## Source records
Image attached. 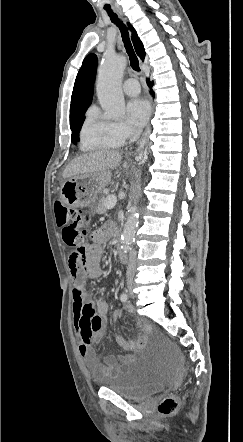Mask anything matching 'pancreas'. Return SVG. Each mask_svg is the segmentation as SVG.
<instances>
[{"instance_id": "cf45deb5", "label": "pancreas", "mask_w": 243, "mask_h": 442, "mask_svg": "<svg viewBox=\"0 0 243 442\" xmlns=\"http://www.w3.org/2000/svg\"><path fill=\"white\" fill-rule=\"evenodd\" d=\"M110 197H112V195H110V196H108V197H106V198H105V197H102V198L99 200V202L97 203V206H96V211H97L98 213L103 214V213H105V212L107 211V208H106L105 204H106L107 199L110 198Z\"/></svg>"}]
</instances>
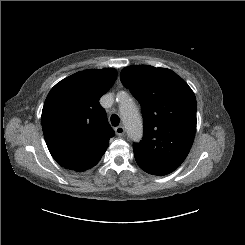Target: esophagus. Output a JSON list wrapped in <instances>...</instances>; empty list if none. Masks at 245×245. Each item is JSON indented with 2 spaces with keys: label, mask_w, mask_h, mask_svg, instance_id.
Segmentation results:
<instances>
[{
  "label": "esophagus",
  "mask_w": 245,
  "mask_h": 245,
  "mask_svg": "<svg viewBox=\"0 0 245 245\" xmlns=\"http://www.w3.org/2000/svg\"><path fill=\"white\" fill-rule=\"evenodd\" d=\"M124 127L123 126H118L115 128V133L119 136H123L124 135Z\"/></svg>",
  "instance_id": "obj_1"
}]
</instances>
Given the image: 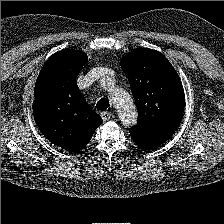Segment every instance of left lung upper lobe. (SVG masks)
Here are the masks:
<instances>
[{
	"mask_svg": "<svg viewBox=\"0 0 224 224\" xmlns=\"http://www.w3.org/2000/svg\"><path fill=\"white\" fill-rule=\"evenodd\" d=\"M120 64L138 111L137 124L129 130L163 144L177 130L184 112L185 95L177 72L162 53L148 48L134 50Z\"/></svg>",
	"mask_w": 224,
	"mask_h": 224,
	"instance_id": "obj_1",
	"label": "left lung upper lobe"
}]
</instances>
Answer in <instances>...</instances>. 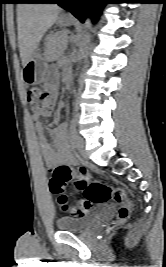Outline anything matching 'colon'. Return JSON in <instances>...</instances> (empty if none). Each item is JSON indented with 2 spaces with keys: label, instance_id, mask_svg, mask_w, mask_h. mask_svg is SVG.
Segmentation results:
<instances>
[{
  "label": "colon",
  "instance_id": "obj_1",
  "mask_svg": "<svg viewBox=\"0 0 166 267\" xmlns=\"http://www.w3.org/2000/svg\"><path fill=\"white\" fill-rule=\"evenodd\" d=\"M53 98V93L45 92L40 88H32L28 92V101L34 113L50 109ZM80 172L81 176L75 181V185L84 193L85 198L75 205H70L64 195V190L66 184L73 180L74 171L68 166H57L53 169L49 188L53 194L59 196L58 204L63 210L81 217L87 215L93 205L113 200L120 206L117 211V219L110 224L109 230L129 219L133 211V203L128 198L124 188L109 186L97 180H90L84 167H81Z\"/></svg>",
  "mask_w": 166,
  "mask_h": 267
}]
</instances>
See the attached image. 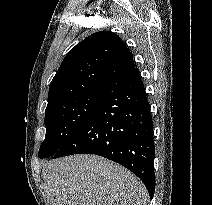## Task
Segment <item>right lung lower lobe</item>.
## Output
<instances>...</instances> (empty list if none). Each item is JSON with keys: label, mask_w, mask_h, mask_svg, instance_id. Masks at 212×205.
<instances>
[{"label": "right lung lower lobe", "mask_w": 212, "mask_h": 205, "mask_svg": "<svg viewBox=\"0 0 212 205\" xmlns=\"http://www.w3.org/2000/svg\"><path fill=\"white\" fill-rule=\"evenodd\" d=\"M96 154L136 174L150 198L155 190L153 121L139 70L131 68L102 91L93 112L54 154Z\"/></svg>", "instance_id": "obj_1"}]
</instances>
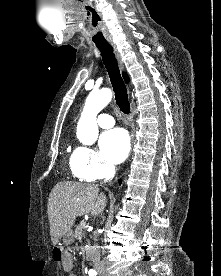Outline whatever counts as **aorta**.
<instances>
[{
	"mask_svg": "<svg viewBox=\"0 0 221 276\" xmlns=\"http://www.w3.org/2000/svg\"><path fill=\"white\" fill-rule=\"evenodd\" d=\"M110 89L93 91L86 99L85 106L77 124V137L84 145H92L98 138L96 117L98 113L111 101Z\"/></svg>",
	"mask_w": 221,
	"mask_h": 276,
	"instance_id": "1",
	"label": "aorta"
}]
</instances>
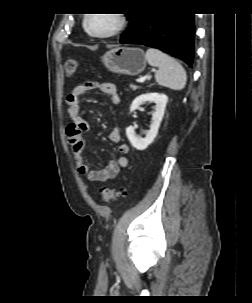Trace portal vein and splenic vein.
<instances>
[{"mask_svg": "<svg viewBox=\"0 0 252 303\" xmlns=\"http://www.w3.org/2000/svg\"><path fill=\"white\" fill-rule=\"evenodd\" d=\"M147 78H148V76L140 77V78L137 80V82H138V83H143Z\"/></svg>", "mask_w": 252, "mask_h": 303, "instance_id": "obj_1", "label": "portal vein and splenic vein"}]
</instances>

## What the task asks
Your answer must be an exact copy of the lines from the one with "Outline whatever counts as **aorta**." through the final line of the data, both included, without any pictures.

## Your response
Outline whatever counts as **aorta**.
<instances>
[{
	"mask_svg": "<svg viewBox=\"0 0 221 276\" xmlns=\"http://www.w3.org/2000/svg\"><path fill=\"white\" fill-rule=\"evenodd\" d=\"M110 89L93 91L86 99L85 106L77 124V137L84 145H92L98 138L96 117L98 113L111 101Z\"/></svg>",
	"mask_w": 221,
	"mask_h": 276,
	"instance_id": "1",
	"label": "aorta"
}]
</instances>
Trace portal vein and splenic vein.
<instances>
[{"mask_svg": "<svg viewBox=\"0 0 252 303\" xmlns=\"http://www.w3.org/2000/svg\"><path fill=\"white\" fill-rule=\"evenodd\" d=\"M147 78H148V76L140 77V78L137 80V82H138V83H143Z\"/></svg>", "mask_w": 252, "mask_h": 303, "instance_id": "obj_1", "label": "portal vein and splenic vein"}]
</instances>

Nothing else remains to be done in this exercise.